Data shown —
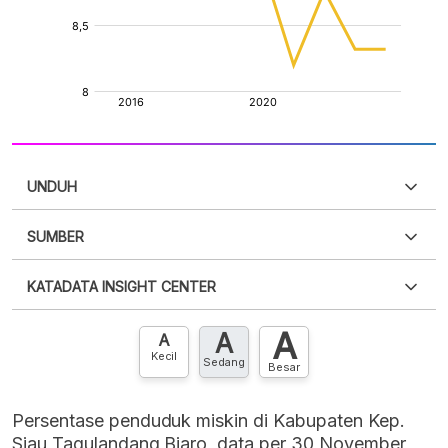
UNDUH
SUMBER
PDF
PNG
Silakan
login
untuk mengakses informasi ini
.
Belum
KATADATA INSIGHT CENTER
punya akun?
Silakan
Daftar sekarang
,
GRATIS!
XLS
EMBED
A
A
Hubungi sekarang »
A
Kecil
Sedang
Besar
Persentase penduduk miskin di Kabupaten Kep.
Siau Tagulandang Biaro, data per 30 November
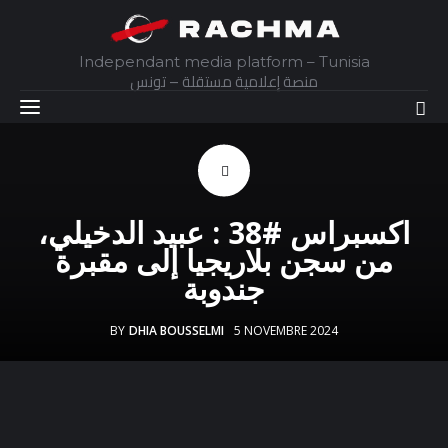
Independant media platform – Tunisia
منصة إعلامية مستقلة – تونس
Accueil
Daily
اكسبراس #38 : عبيد الدخيلي،
من سجن بلاريجيا إلى مقبرة
Explainer
جندوبة
Interviews
BY
DHIA BOUSSELMI
5 NOVEMBRE 2024
Articles
Images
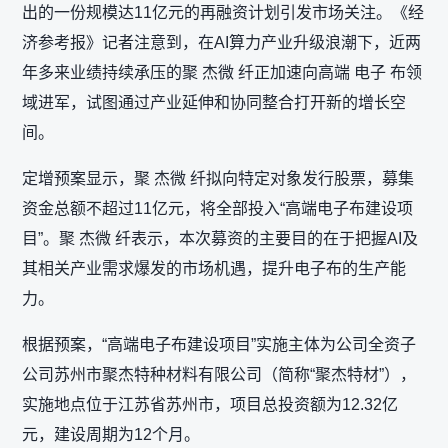
出的一份规模达11亿元的再融资计划引发市场关注。《经
济参考报》记者注意到，在AI算力产业升级浪潮下，近两
年多来业绩持续承压的聚 杰微 纤正加速向高端 电子 布领
域进军，试图通过产业延伸和协同整合打开新的增长空
间。
定增预案显示，聚 杰微 纤拟向特定对象发行股票，募集
资金总额不超过11亿元，将全部投入“高端电子布建设项
目”。聚 杰微 纤表示，本次募资的主要目的在于把握AI及
其相关产业需求爆发的市场机遇，提升电子布的生产能
力。
根据预案，“高端电子布建设项目”实施主体为公司全资子
公司苏州市聚杰特种材料有限公司（简称“聚杰特材”），
实施地点位于江苏省苏州市，项目总投资额为12.32亿
元，建设周期为12个月。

Assignment — Please retype, exactly as written, every line from the line containing "出的一份规模达11亿元的再融资计划引发市场关注。《经" through the last line of the records above, including both of those lines, and nothing else.

Answer area —
出的一份规模达11亿元的再融资计划引发市场关注。《经
济参考报》记者注意到，在AI算力产业升级浪潮下，近两
年多来业绩持续承压的聚 杰微 纤正加速向高端 电子 布领
域进军，试图通过产业延伸和协同整合打开新的增长空
间。
定增预案显示，聚 杰微 纤拟向特定对象发行股票，募集
资金总额不超过11亿元，将全部投入“高端电子布建设项
目”。聚 杰微 纤表示，本次募资的主要目的在于把握AI及
其相关产业需求爆发的市场机遇，提升电子布的生产能
力。
根据预案，“高端电子布建设项目”实施主体为公司全资子
公司苏州市聚杰特种材料有限公司（简称“聚杰特材”），
实施地点位于江苏省苏州市，项目总投资额为12.32亿
元，建设周期为12个月。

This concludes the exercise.